Closed Weafre closed 2 years ago
Hi,
thanks for raising this issue, let me get back to you
Ok, I think I know why; the output when sampling comes from a stochastic distribution (or else you would always get the same image from the model). This distribution should indeed depend only on previous pixels as you pointed out. You should try the same test with sampling=False
Hi Lucas, thanks for answering.
actually i printed out the distribution parameters (weights, means, scales), this is before sampling step.
the output parameters at any spatial location should be equal regardless any changes in the future pixels, cuz we are predicting the distribution p(x_i | x_i-1, x_i-2,…,x_1) in the form of logistic distribution. Right?
do you think the downsampling, upsampling cause the problem? In pixelcnn (not pixelcnn++) the spatial dimension is always kept as the input.
It’s hard to tell; typically when there is a leak, your loss goes down to something very small, which is not the case here. I would guess that there is no leak since my number matches the original implementation, but I can’t quite figure out why the numbers are different
can you retry the previous experiment, but instead of modifying a future pixel to 1000, set it to nan or inf?

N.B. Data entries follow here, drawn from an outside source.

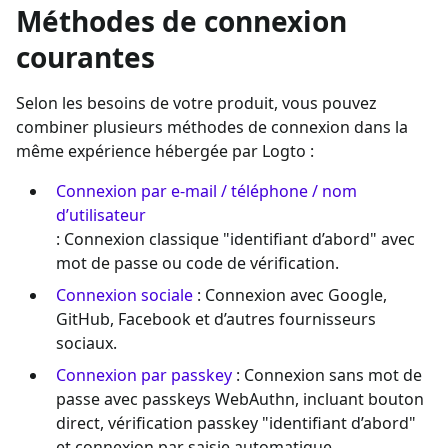
Méthodes de connexion
courantes
Selon les besoins de votre produit, vous pouvez
combiner plusieurs méthodes de connexion dans la
même expérience hébergée par Logto :
Connexion par e-mail / téléphone / nom
d’utilisateur
: Connexion classique "identifiant d’abord" avec
mot de passe ou code de vérification.
Connexion sociale
: Connexion avec Google,
GitHub, Facebook et d’autres fournisseurs
sociaux.
Connexion par passkey
: Connexion sans mot de
passe avec passkeys WebAuthn, incluant bouton
direct, vérification passkey "identifiant d’abord"
et connexion par saisie automatique.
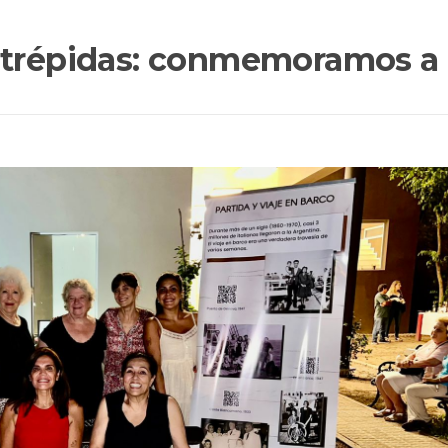
ntrépidas: conmemoramos a l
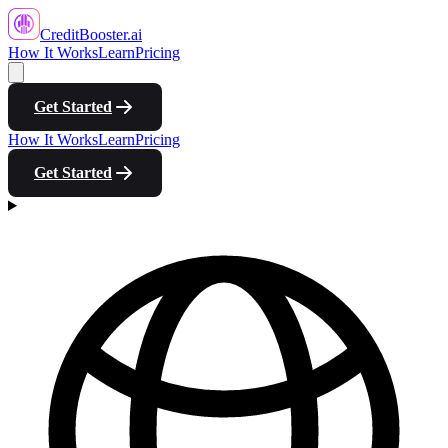
CreditBooster
.ai
How It Works
Learn
Pricing
Get Started
How It Works
Learn
Pricing
Get Started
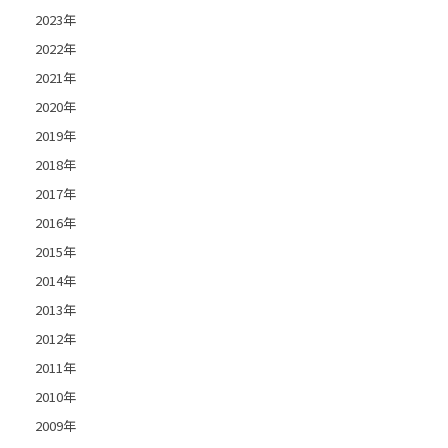
2023年
2022年
2021年
2020年
2019年
2018年
2017年
2016年
2015年
2014年
2013年
2012年
2011年
2010年
2009年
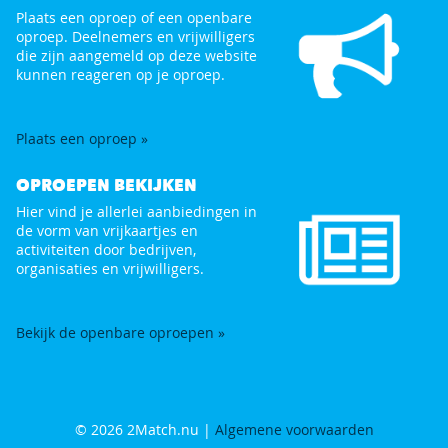
Plaats een oproep of een openbare
oproep. Deelnemers en vrijwilligers
die zijn aangemeld op deze website
kunnen reageren op je oproep.
Plaats een oproep »
OPROEPEN BEKIJKEN
Hier vind je allerlei aanbiedingen in
de vorm van vrijkaartjes en
activiteiten door bedrijven,
organisaties en vrijwilligers.
Bekijk de openbare oproepen »
© 2026 2Match.nu |
Algemene voorwaarden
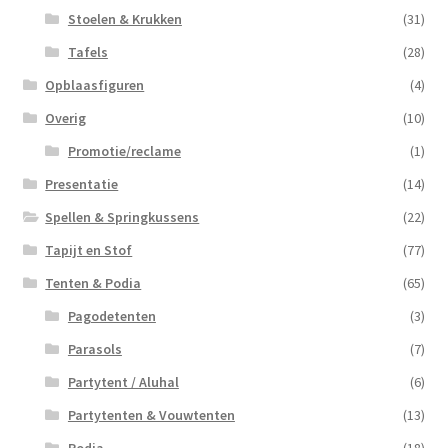
Stoelen & Krukken
(31)
Tafels
(28)
Opblaasfiguren
(4)
Overig
(10)
Promotie/reclame
(1)
Presentatie
(14)
Spellen & Springkussens
(22)
Tapijt en Stof
(77)
Tenten & Podia
(65)
Pagodetenten
(3)
Parasols
(7)
Partytent / Aluhal
(6)
Partytenten & Vouwtenten
(13)
Podia
(18)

by modifying the future pixel to 1000 while the original value is in range [-1, 1], there is just a slight change in the output. I guess there is a leak but a tiny leak, and in the end, we compute the loss after sampling from the distribution which make the difference even smaller. if this is a problem, it is not a problem of your implementation, I guess there is the same problem in the original paper. Unfortunately, I tried to perform the same experiment using the open ai tensorflow implementation but having issue with env configuration 🥲 Why do you want to try with nan or inf?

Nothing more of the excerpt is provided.